PROVIDED DATA

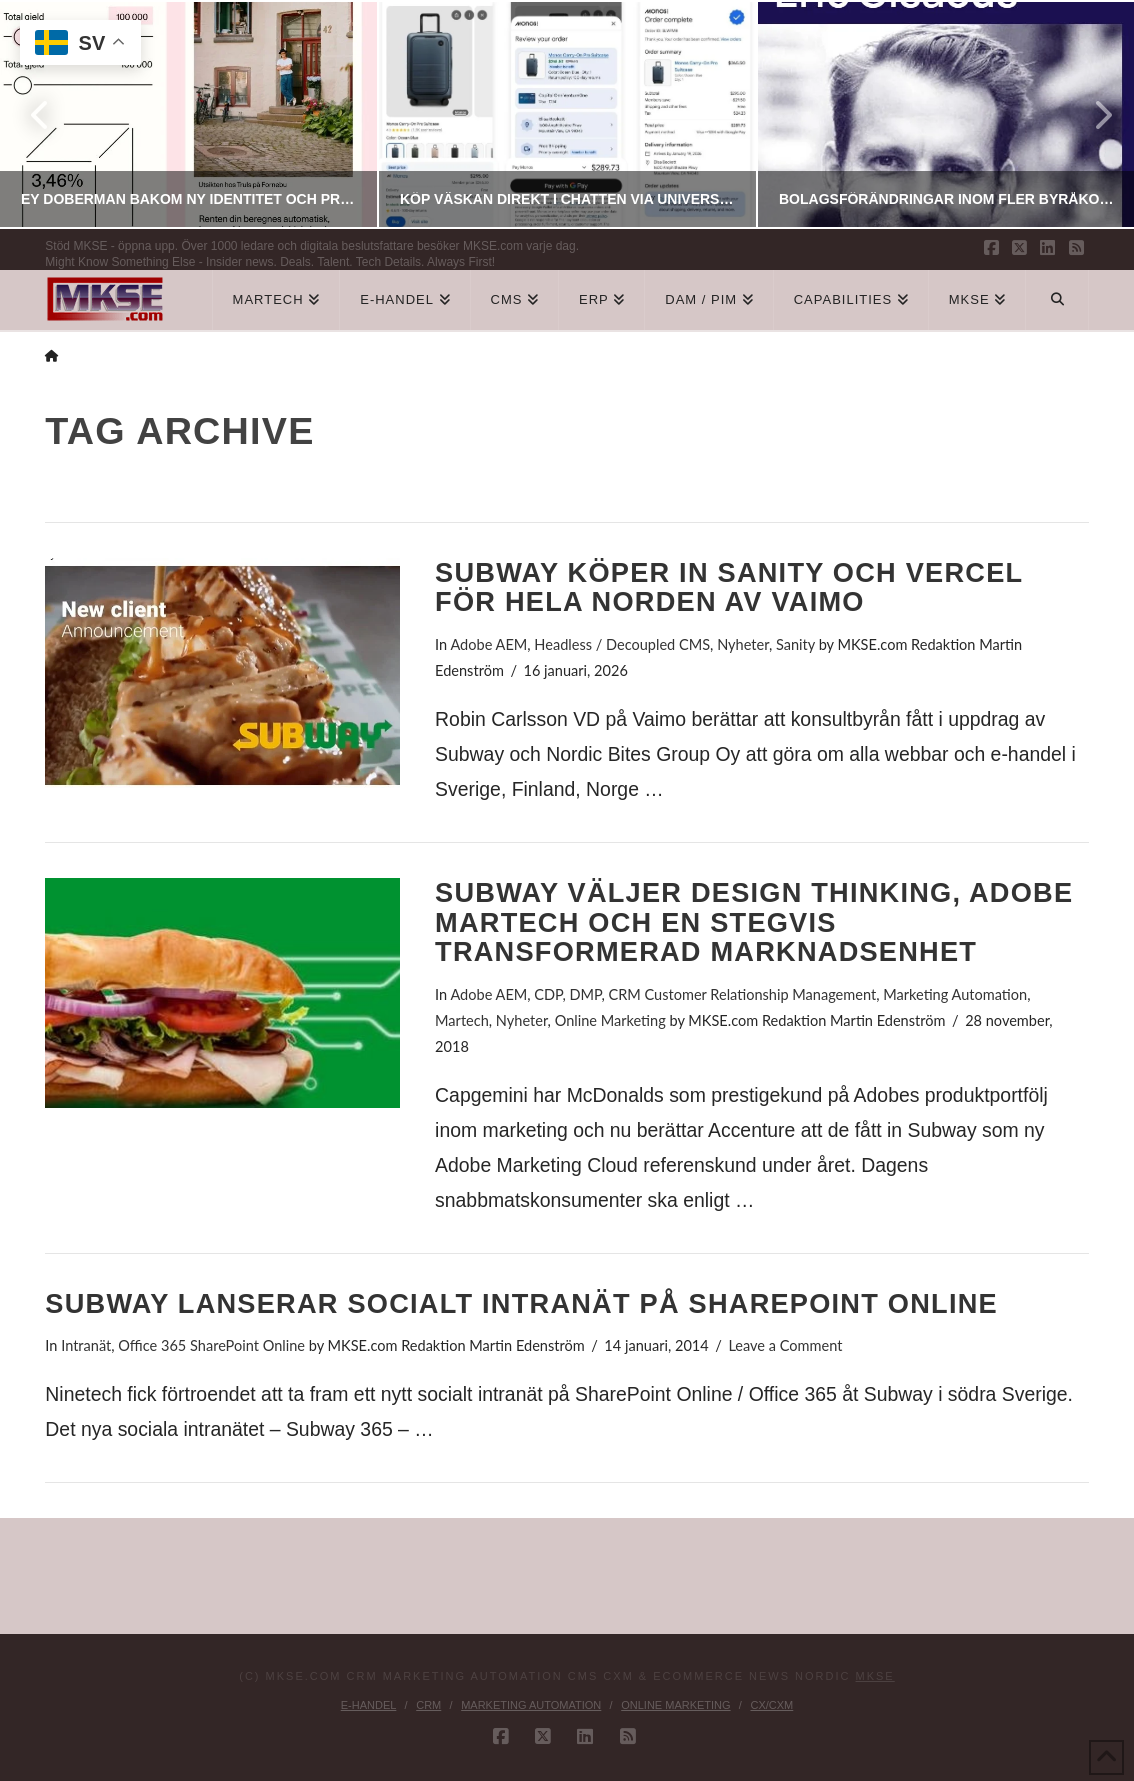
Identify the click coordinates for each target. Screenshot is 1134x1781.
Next (1092, 114)
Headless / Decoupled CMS (622, 644)
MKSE (875, 1676)
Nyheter (743, 644)
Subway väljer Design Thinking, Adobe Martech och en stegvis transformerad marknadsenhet (754, 922)
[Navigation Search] (1057, 300)
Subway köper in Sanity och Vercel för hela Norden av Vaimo (729, 587)
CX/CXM (771, 1705)
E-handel (369, 1705)
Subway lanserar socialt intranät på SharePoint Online (521, 1303)
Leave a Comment (785, 1345)
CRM (428, 1705)
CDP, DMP (567, 994)
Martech (462, 1020)
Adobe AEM (488, 644)
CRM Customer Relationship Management (742, 994)
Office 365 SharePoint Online (211, 1345)
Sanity (795, 644)
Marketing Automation (955, 994)
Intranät (86, 1345)
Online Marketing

EXERCISE GOAL
Retype all of the material above exactly; the pictures stay out.

ANSWER
Identify the click coordinates for each target. Screenshot is 1134x1781.
Next (1092, 114)
Headless / Decoupled CMS (622, 644)
MKSE (875, 1676)
Nyheter (743, 644)
Subway väljer Design Thinking, Adobe Martech och en stegvis transformerad marknadsenhet (754, 922)
[Navigation Search] (1057, 300)
Subway köper in Sanity och Vercel för hela Norden av Vaimo (729, 587)
CX/CXM (771, 1705)
E-handel (369, 1705)
Subway lanserar socialt intranät på SharePoint Online (521, 1303)
Leave a Comment (785, 1345)
CRM (428, 1705)
CDP, DMP (567, 994)
Martech (462, 1020)
Adobe AEM (488, 644)
CRM Customer Relationship Management (742, 994)
Office 365 SharePoint Online (211, 1345)
Sanity (795, 644)
Marketing Automation (955, 994)
Intranät (86, 1345)
Online Marketing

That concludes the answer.